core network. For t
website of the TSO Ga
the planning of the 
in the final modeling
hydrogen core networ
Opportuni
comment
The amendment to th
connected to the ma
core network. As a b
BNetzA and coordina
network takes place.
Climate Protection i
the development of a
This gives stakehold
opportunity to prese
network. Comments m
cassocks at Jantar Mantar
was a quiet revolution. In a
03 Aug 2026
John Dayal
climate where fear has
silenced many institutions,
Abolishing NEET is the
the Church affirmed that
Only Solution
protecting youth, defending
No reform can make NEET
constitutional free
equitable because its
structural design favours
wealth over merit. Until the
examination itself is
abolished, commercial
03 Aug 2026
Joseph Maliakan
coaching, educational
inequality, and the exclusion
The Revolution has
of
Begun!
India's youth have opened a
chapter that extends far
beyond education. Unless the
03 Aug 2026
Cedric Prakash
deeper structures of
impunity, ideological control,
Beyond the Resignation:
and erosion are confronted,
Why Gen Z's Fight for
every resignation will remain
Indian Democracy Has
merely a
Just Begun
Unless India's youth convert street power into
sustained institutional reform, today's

==

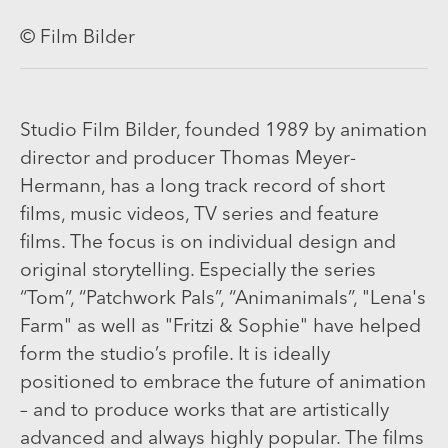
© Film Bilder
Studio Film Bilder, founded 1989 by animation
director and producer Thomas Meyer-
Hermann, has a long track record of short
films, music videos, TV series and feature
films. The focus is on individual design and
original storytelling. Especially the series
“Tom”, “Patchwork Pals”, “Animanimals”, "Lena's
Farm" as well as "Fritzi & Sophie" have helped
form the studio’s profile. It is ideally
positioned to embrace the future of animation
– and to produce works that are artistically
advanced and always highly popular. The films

...

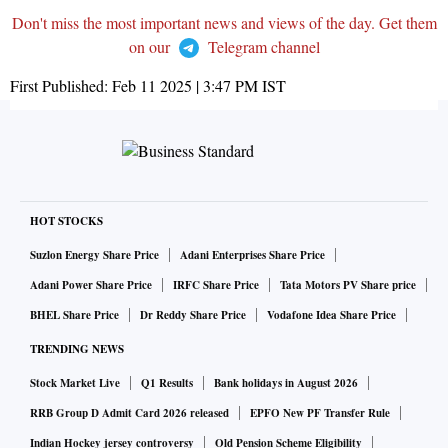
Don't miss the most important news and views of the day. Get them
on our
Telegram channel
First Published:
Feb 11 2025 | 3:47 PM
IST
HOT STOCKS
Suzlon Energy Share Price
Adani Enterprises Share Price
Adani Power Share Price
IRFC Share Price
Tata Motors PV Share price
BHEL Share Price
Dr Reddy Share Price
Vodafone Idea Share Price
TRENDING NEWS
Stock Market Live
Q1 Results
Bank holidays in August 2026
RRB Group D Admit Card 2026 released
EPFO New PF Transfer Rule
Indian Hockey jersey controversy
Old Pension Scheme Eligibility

What is required: Find the lines above holding the word "Bilder" and show them.

Answer box:
© Film Bilder
Studio Film Bilder, founded 1989 by animation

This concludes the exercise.